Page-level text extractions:
.....

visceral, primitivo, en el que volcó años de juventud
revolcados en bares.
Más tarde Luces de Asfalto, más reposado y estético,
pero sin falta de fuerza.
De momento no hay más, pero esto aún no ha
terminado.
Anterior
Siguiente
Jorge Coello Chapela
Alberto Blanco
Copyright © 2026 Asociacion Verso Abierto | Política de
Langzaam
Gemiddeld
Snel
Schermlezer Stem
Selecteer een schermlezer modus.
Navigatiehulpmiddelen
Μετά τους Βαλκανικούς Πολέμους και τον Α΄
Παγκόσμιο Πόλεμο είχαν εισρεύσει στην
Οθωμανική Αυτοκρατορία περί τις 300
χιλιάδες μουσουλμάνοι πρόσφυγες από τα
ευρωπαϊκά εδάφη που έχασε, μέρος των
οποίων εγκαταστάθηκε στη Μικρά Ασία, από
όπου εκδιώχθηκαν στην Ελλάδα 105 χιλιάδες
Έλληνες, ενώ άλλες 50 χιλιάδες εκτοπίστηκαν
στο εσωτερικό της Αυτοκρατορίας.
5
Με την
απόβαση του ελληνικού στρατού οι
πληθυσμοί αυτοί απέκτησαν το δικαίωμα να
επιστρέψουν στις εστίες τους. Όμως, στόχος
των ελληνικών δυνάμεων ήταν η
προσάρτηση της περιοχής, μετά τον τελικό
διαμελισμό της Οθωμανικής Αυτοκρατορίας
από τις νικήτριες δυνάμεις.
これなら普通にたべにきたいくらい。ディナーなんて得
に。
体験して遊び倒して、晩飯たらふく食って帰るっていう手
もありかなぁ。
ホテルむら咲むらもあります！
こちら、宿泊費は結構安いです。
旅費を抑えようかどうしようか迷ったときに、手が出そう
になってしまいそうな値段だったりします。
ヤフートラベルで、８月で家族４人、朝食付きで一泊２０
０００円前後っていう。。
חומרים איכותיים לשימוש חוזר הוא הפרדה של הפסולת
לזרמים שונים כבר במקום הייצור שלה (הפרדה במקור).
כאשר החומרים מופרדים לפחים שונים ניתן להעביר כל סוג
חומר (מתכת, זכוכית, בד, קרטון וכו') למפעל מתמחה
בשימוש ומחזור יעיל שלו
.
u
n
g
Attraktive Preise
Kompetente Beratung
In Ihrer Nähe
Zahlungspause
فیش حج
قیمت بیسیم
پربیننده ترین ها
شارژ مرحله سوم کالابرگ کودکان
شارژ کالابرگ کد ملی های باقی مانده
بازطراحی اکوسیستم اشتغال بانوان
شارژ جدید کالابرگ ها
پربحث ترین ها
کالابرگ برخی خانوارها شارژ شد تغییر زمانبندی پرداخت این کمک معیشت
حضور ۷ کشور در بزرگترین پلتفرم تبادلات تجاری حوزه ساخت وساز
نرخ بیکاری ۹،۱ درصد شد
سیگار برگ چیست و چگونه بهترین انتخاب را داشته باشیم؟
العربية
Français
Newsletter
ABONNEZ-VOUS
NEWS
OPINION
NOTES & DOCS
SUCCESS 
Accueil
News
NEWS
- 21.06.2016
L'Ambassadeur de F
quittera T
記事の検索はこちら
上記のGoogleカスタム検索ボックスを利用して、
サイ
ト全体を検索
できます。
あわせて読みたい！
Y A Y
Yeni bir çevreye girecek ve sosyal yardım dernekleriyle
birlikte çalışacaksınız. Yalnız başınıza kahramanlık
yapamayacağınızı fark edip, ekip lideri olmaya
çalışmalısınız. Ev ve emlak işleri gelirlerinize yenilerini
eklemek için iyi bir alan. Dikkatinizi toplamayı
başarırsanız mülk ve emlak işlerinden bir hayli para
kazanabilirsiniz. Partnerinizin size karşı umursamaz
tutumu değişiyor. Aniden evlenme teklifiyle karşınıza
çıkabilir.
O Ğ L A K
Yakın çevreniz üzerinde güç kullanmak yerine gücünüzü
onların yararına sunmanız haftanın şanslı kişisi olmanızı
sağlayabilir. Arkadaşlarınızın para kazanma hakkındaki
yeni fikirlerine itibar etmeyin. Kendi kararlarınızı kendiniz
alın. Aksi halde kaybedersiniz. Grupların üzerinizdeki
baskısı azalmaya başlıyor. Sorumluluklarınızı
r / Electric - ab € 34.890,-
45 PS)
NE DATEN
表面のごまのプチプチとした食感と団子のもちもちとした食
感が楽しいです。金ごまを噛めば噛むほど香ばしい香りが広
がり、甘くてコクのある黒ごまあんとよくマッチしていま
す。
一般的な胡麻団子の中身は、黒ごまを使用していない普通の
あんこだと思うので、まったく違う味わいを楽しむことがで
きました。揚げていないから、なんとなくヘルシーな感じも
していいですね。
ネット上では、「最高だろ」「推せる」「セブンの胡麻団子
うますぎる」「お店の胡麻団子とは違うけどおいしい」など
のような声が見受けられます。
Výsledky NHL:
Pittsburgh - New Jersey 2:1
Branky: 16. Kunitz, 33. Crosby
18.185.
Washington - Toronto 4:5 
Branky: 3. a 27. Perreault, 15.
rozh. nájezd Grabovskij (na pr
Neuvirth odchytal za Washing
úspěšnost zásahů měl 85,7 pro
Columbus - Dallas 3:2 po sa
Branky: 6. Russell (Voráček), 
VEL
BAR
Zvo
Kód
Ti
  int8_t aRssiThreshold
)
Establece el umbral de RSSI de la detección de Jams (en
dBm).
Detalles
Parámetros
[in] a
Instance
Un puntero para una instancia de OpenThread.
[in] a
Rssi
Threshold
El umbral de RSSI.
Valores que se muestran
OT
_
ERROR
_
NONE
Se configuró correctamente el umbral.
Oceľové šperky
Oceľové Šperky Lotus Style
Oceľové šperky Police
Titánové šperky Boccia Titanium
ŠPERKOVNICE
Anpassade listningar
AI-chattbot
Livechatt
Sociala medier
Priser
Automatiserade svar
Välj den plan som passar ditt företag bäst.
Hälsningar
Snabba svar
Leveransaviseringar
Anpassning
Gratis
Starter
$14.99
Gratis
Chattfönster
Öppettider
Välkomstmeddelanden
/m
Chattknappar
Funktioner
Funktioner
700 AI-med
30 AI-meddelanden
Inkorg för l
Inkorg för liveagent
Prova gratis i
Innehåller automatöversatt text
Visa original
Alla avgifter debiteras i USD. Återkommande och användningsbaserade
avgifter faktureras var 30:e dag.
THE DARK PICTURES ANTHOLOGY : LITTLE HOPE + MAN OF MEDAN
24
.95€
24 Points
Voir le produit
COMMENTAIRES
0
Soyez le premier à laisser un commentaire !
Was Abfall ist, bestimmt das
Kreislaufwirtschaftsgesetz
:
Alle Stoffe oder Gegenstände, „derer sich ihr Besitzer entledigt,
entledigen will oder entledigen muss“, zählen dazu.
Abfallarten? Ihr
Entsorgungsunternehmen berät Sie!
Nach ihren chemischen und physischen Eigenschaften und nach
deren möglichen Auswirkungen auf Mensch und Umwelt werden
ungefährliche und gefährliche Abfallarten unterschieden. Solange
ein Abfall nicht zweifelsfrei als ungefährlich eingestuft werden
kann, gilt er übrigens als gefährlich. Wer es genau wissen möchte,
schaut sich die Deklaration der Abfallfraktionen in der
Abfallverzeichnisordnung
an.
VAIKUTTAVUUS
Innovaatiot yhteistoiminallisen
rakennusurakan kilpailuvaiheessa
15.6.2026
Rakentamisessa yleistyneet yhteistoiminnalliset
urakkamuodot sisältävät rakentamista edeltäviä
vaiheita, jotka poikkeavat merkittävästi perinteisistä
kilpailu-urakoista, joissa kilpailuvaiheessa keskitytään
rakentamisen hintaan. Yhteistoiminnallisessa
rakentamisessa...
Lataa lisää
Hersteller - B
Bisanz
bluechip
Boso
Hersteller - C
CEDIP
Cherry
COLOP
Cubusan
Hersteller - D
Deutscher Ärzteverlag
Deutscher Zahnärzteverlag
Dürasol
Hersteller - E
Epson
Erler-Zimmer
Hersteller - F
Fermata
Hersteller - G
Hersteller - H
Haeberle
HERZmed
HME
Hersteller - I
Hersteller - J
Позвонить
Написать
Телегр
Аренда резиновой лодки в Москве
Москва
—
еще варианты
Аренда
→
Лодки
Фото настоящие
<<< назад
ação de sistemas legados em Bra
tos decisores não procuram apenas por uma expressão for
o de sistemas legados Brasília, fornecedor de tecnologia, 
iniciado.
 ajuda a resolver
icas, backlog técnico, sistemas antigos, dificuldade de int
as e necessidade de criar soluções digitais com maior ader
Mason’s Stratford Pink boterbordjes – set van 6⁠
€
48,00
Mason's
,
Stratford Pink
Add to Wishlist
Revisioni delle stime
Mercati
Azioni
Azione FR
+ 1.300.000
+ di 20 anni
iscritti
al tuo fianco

.....

**Your assignment**
Using the records above, gather all lines where the string "para" is present.

**Exercise solution**
başarırsanız mülk ve emlak işlerinden bir hayli para
sağlayabilir. Arkadaşlarınızın para kazanma hakkındaki
Un puntero para una instancia de OpenThread.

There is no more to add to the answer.